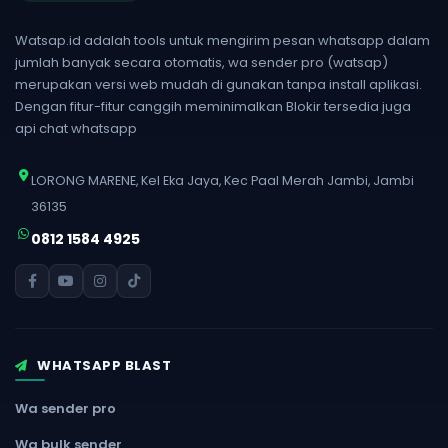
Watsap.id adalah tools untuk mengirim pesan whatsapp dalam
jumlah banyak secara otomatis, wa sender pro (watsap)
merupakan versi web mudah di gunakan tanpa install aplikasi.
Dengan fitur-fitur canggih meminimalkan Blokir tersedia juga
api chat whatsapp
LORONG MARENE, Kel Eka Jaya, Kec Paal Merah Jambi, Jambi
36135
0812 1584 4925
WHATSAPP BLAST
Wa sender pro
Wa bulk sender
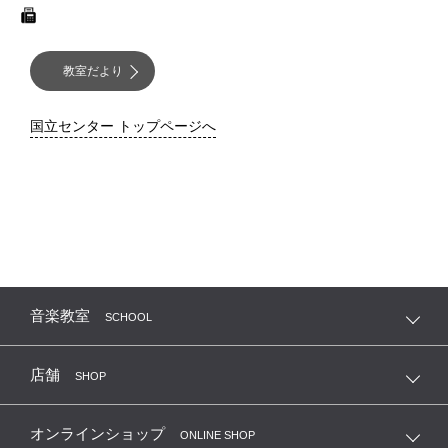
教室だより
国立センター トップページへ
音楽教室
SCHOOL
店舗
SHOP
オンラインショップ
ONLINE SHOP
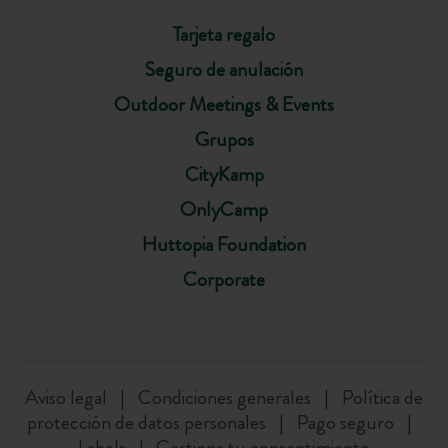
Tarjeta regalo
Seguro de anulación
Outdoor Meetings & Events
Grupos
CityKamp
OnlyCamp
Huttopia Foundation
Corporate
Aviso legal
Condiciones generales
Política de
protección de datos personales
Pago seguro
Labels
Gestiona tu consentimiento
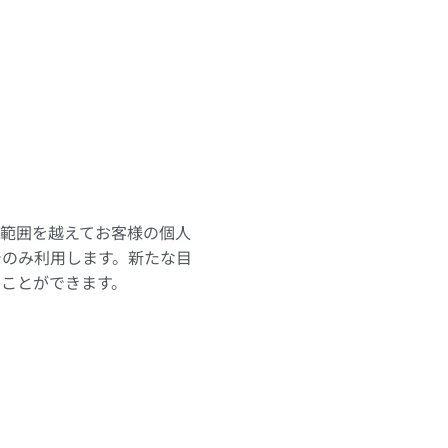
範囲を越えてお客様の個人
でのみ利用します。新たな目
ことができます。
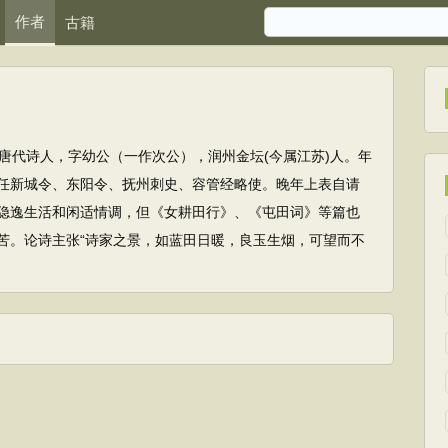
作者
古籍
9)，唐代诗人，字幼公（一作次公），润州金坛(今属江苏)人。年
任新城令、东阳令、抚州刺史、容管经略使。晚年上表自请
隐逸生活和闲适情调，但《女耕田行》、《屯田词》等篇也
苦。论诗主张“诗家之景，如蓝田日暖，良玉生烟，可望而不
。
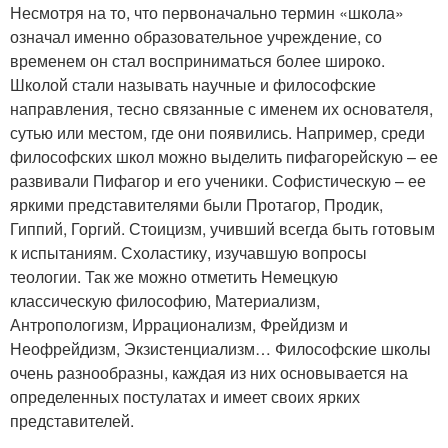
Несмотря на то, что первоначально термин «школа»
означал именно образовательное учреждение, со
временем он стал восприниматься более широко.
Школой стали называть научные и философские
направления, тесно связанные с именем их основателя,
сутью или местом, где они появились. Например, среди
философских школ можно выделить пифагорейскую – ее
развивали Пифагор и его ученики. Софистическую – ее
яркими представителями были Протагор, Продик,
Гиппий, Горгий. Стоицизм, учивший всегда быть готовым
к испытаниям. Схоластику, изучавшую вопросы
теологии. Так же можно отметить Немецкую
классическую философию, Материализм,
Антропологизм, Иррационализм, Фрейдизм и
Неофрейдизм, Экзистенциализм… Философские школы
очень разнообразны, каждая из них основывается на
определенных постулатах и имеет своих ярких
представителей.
▬▬▬
-- WHAT TO WORK ON --
Starting from the first line of the listing above, write out every line exactly through the one containing "сутью или местом, где", and drop the pictures.

-- TASK SOLUTION --
Watsap.id adalah tools untuk mengirim pesan whatsapp dalam
jumlah banyak secara otomatis, wa sender pro (watsap)
merupakan versi web mudah di gunakan tanpa install aplikasi.
Dengan fitur-fitur canggih meminimalkan Blokir tersedia juga
api chat whatsapp
LORONG MARENE, Kel Eka Jaya, Kec Paal Merah Jambi, Jambi
36135
0812 1584 4925
WHATSAPP BLAST
Wa sender pro
Wa bulk sender
教室だより
国立センター トップページへ
音楽教室
SCHOOL
店舗
SHOP
オンラインショップ
ONLINE SHOP
Tarjeta regalo
Seguro de anulación
Outdoor Meetings & Events
Grupos
CityKamp
OnlyCamp
Huttopia Foundation
Corporate
Aviso legal
Condiciones generales
Política de
protección de datos personales
Pago seguro
Labels
Gestiona tu consentimiento
範囲を越えてお客様の個人
でのみ利用します。新たな目
ことができます。
作者
古籍
9)，唐代诗人，字幼公（一作次公），润州金坛(今属江苏)人。年
任新城令、东阳令、抚州刺史、容管经略使。晚年上表自请
隐逸生活和闲适情调，但《女耕田行》、《屯田词》等篇也
苦。论诗主张“诗家之景，如蓝田日暖，良玉生烟，可望而不
。
Несмотря на то, что первоначально термин «школа»
означал именно образовательное учреждение, со
временем он стал восприниматься более широко.
Школой стали называть научные и философские
направления, тесно связанные с именем их основателя,
сутью или местом, где они появились. Например, среди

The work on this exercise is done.